Volunteers in U.K. Deliberately Infected with the Coronavirus for Vaccine Trials


Image courtesy of Ted S. Warren / Associated Press

Anushka Elavia, Staff Writer

Researchers in the United Kingdom are asking young, healthy volunteers to deliberately infect themselves with the coronavirus, in order to study how people immunized with different vaccines respond to the virus. This past Tuesday, the U.K. government announced that it is spending 33.6 million pounds (roughly $43.5 million) in the first stage of a series of studies, known as human challenge trials. Human challenge trials are known to provide insight into diseases including malaria and influenza. The testing is scheduled to begin in January at a quarantine facility in London. 

In stage one, the researchers will determine the smallest dosage required to reliably infect the volunteers, between the ages of 18 to 30. If that stage passes regulatory and ethical approval, the U.K. government mentioned the trials are estimated to take place next January to March. While supporters state challenge trials will lessen the time taken for the world to access an effective vaccine, critics argue that the potentially dangerous long-term effects of the virus are still unknown. “People are divided because it’s an ethical conundrum,” Sue Tansey, a pharmaceutical physician who is a member of the Nuffield Council on Bioethics, said. Despite rising moral questions, over 38,000 individuals have demonstrated an interest in volunteering for this cause.  

If stage one is successfully executed, researchers will begin to immunize the group of coronavirus candidates, and then purposely infect them. Andrew Catchpole, a virologist and the chief scientific officer at Open Orphan, envisions that some trial participants will receive a placebo injection instead of a vaccine, or as an alternative experiment, comparative trials with two or more vaccines may take place. The vaccines for testing have not been announced thus far, as there are 150 vaccines in development around the globe, and some have even reached phase three tests. 

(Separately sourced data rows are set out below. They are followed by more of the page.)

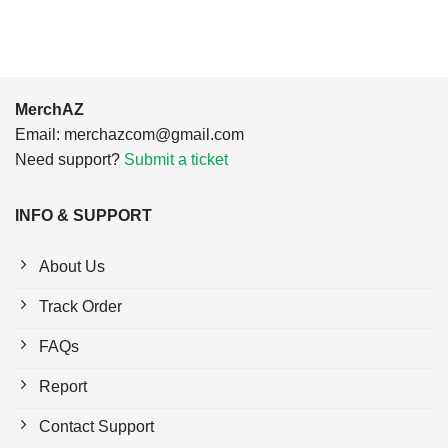
MerchAZ
Email:
merchazcom@gmail.com
Need support?
Submit a ticket
INFO & SUPPORT
About Us
Track Order
FAQs
Report
Contact Support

Those participating in the challenge trials will be given the antiviral drug, remdesivir, which has been authorized for temporary use for Covid-19 in 50 countries. Experts in medical ethics, however, are in question of the trials because there is simply no highly effective treatment for the coronavirus. In fact, the World Health Organization recently reported the drug had no substantial effect on mortality when tested in clinical trials amongst 30 countries. Unfortunately, the worldwide death toll of the virus has exceeded 1.1 million people, thus “it is really vital that [researchers] move as fast as possible toward[s] getting effective vaccines and other treatments for Covid-19, “ Peter Openshaw, an immunologist at Imperial College London and a co-investigator on the study, said. Although the concept of purposely infecting volunteers with the virus surrounds uncharted medical territory, the potential results of the trials could dramatically speed up the time taken for people globally to access an efficient vaccine.